The nagging cough after COVID…just how long does it last?
A dry cough is one of the most common COVID symptoms that patients complain of upon infection. The COVID virus is here to stay, and, unfortunately, so are many of its lasting side effects, including a chronic cough.
This post will share what you need to know about that annoying COVID cough and how long the cough may last after infection — plus you’ll get useful tips to help soothe your throat.
The COVID Cough and Other Symptoms
Since COVID has made its way around the world, many have experienced discomfort and even pain from the virus symptoms. According to the Centers for Disease Control and Prevention (CDC), symptoms still appear between two to 14 days after exposure.
- Muscle aches
- Fever or chills
- Nausea or vomiting
The cough may be nagging and dry.
Your cough could very well be from the common cold or flu, too. A cough alone is a common symptom in many patients with upper respiratory illnesses. It’s more likely to be COVID if you have lost your sense of taste or smell but don’t have a runny or stuffy nose, according to a recent report by the Pharmacy Times.
Related: How Coronavirus Long-Term Effects Wears on Your Workers
How Long Will I Cough After COVID?
If you’ve had a positive COVID test, one of the symptoms that may be the most frustrating is the cough that doesn’t seem to go away. Coughing is the body’s way of clearing out dead cells from the lungs and bronchial tubes.
Dr. Panagis Galiatsatos recently was reported as saying that the lingering cough can last as long as six months after the initial infection. This is particularly common for the Omicron strain as it’s more “airway dependent” than the original one, according to Galiatsatos’ interview with the American Lung Association.

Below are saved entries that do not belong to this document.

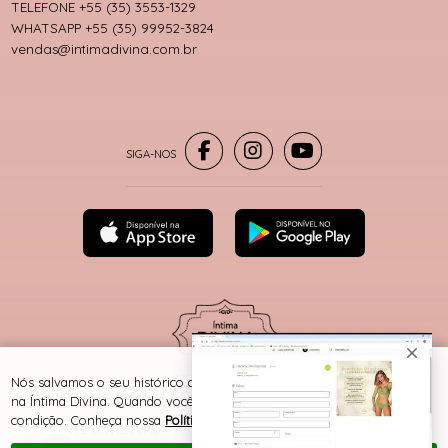
TELEFONE +55 (35) 3553-1329
WHATSAPP +55 (35) 99952-3824
vendas@intimadivina.com.br
® TODOS DIREITOS RESERVADOS
Nós salvamos o seu histórico de uso pra oferecer a melhor experiência
na Íntima Divina. Quando você navega no nosso site, aceita esta
condição. Conheça nossa
Política de Cookies e Privacidade
.
SITE 100% SEGURO
PLATAFORMA B2B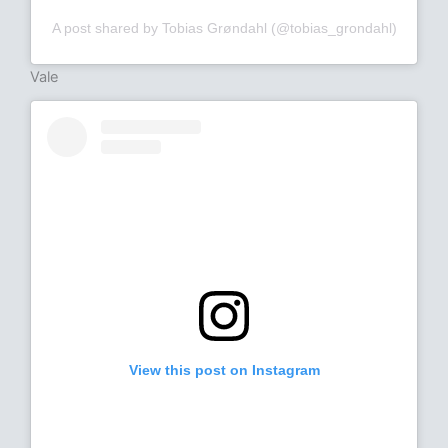
A post shared by Tobias Grøndahl (@tobias_grondahl)
Vale
View this post on Instagram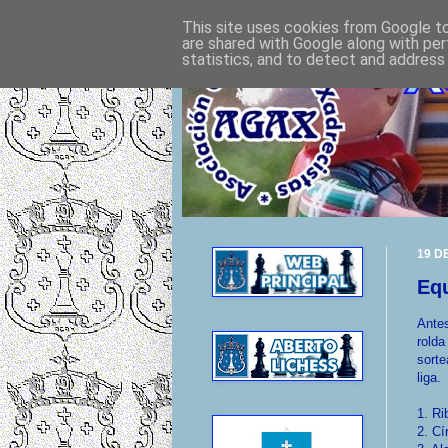
This site uses cookies from Google to 
are shared with Google along with per
statistics, and to detect and address
19 D
Equ
Antes
rolda
sorte
liga.
1. Ri
2. Cí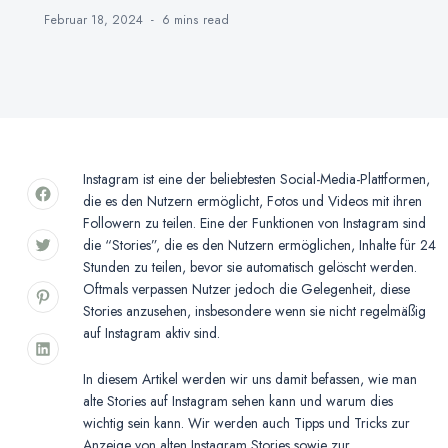
Februar 18, 2024
6 mins
read
Instagram ist eine der beliebtesten Social-Media-Plattformen,
die es den Nutzern ermöglicht, Fotos und Videos mit ihren
Followern zu teilen. Eine der Funktionen von Instagram sind
die “Stories”, die es den Nutzern ermöglichen, Inhalte für 24
Stunden zu teilen, bevor sie automatisch gelöscht werden.
Oftmals verpassen Nutzer jedoch die Gelegenheit, diese
Stories anzusehen, insbesondere wenn sie nicht regelmäßig
auf Instagram aktiv sind.
In diesem Artikel werden wir uns damit befassen, wie man
alte Stories auf Instagram sehen kann und warum dies
wichtig sein kann. Wir werden auch Tipps und Tricks zur
Anzeige von alten Instagram Stories sowie zur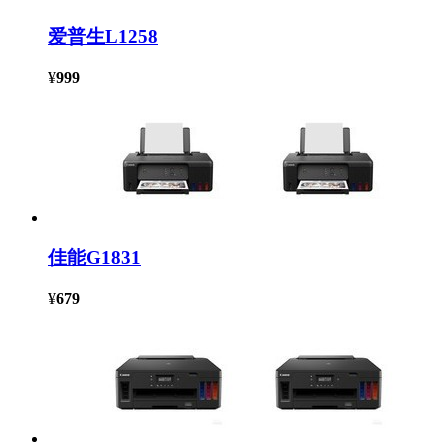
爱普生L1258
¥
999
佳能G1831
¥
679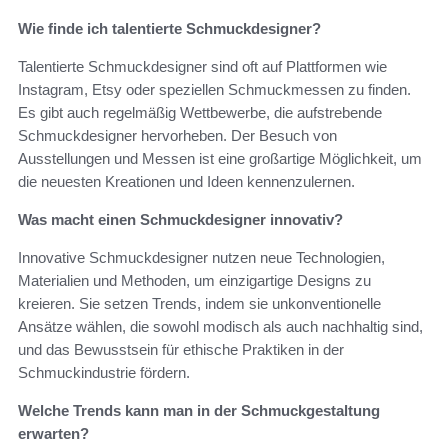
Wie finde ich talentierte Schmuckdesigner?
Talentierte Schmuckdesigner sind oft auf Plattformen wie
Instagram, Etsy oder speziellen Schmuckmessen zu finden.
Es gibt auch regelmäßig Wettbewerbe, die aufstrebende
Schmuckdesigner hervorheben. Der Besuch von
Ausstellungen und Messen ist eine großartige Möglichkeit, um
die neuesten Kreationen und Ideen kennenzulernen.
Was macht einen Schmuckdesigner innovativ?
Innovative Schmuckdesigner nutzen neue Technologien,
Materialien und Methoden, um einzigartige Designs zu
kreieren. Sie setzen Trends, indem sie unkonventionelle
Ansätze wählen, die sowohl modisch als auch nachhaltig sind,
und das Bewusstsein für ethische Praktiken in der
Schmuckindustrie fördern.
Welche Trends kann man in der Schmuckgestaltung
erwarten?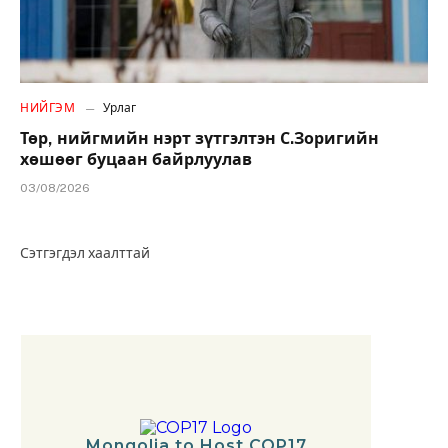
НИЙГЭМ
Урлаг
Төр, нийгмийн нэрт зүтгэлтэн С.Зоригийн
хөшөөг буцаан байрлуулав
03/08/2026
Сэтгэгдэл хаалттай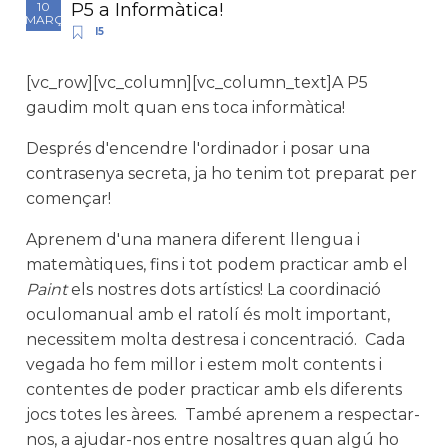
P5 a Informàtica!
10
MARÇ
I5
[vc_row][vc_column][vc_column_text]A P5
gaudim molt quan ens toca informàtica!
Després d'encendre l'ordinador i posar una
contrasenya secreta, ja ho tenim tot preparat per
començar!
Aprenem d'una manera diferent llengua i
matemàtiques, fins i tot podem practicar amb el
Paint
els nostres dots artístics! La coordinació
oculomanual amb el ratolí és molt important,
necessitem molta destresa i concentració. Cada
vegada ho fem millor i estem molt contents i
contentes de poder practicar amb els diferents
jocs totes les àrees. També aprenem a respectar-
nos, a ajudar-nos entre nosaltres quan algú ho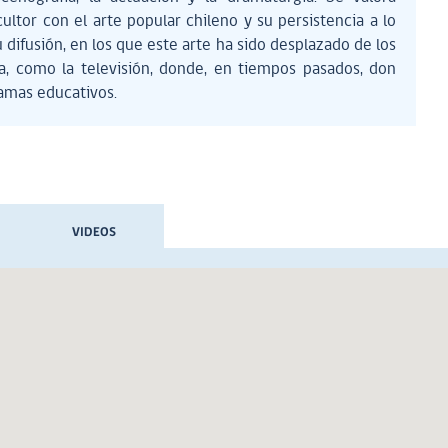
ltor con el arte popular chileno y su persistencia a lo
u difusión, en los que este arte ha sido desplazado de los
, como la televisión, donde, en tiempos pasados, don
amas educativos.
VIDEOS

Research suggests that one in five Americans will likely experience long-haul COVID symptoms. That includes cardiovascular conditions, respiratory conditions, and beyond, according to the CDC website.
Luckily, for those who have had long COVID symptoms, those with a mild case of COVID generally find their symptoms improve within a year, according to a January 2023 study published in BMJ.
If the cough lingers even longer than six months, consider speaking with your primary doc about long-haul COVID. There is no test to diagnose long COVID symptoms, so tracking the length of your illness and symptoms can be helpful for your doctor to create a personal management plan for you.
Tips to Help Your Cough
If you’re still struggling with a cough after COVID, you can continue to treat it. Just keep in mind that every person is different when it comes to recovery time based on their current health issues.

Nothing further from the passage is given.